Oil falls to five-year low, China exports slow, McDonald’s (MCD) same-store sales sink and Alipay platform (BABA) jumps in usage

Bourbon & Bayonets / Monday, December 8th, 2014

Markets opened lower on Monday morning after oil dipped to a five-year low. The price for a barrel of oil dropped more than $2 per barrel to $66.77. Pricing this low has not been recorded since October of 2009. This drop followed the recent meeting where OPEC decided they would not be cutting oil production despite the dropping price. There was also a report released on Friday by Morgan Stanley, which said that they predict oil prices could hit $43 per barrel next year. Adam Longson, an analyst with Morgan Stanley, said, “Without OPEC intervention, markets risk becoming unbalanced with peak oversupply likely in the second quarter of 2015.”

Concerns of global growth were mounting after China announced a less than stellar economic report. China announced that exports rose 4.7% and imports fell 6.7% in November. This left the country with a trade surplus of $54.5 billion. Economists were expecting exports to grow 8.2%, imports to rise 3.9% and hold a trade surplus of $43.5 billion. Andy Ji, a senior currency strategist with Commonwealth Bank of Australia, said, “Despite another record surplus, the details paint a grim picture with slower export growth and a contraction in commodity imports in volume terms.”

Shares of McDonald’s Corp (MCD) were trading down over 2% after the company announced that same-store sales dipped more than expected. Sales at stores open at least 13 months dropped 2.2% in November. This surpassed the 1.7% decline analysts were expecting. The company is still feeling affects of rising competition and the supplier scandal in China earlier this year. The company is refocusing their marketing plans and is placing more effort on giving consumers more choices, more convenience and more value for their money.

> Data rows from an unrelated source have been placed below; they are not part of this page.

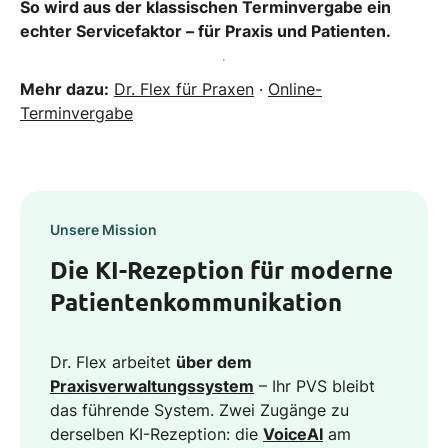
So wird aus der klassischen Terminvergabe ein
echter Servicefaktor – für Praxis und Patienten.
Mehr dazu:
Dr. Flex für Praxen
·
Online-
Terminvergabe
Unsere Mission
Die KI-Rezeption für moderne
Patientenkommunikation
Dr. Flex arbeitet
über dem
Praxisverwaltungssystem
– Ihr PVS bleibt
das führende System. Zwei Zugänge zu
derselben KI-Rezeption: die
VoiceAI
am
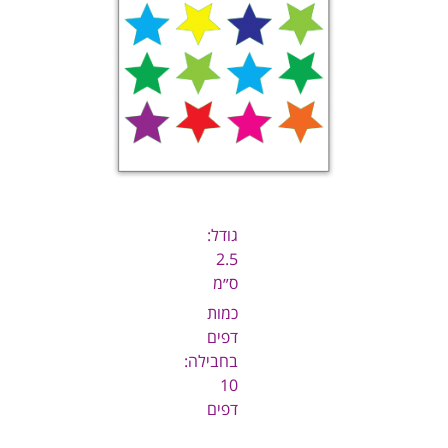
גודל:
2.5
ס״מ
כמות
דפים
בחבילה:
10
דפים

Shares of Alibaba Group Holdings (BABA) were trading lower after the company announced that transactions on Alipay skyrocketed in the last 10 months. Alipay is the company’s online payment platform. Transactions jumped up 54% during the first 10 months of 2014. The increase was partially attributed to shoppers in rural areas and smaller cities that have begun using their smartphones as a primary tool for online shopping. However 55% of those sales still came from cities like Beijing, Shanghai, Guangdong and Zhejiang. Alipay is the largest payment service provider in China.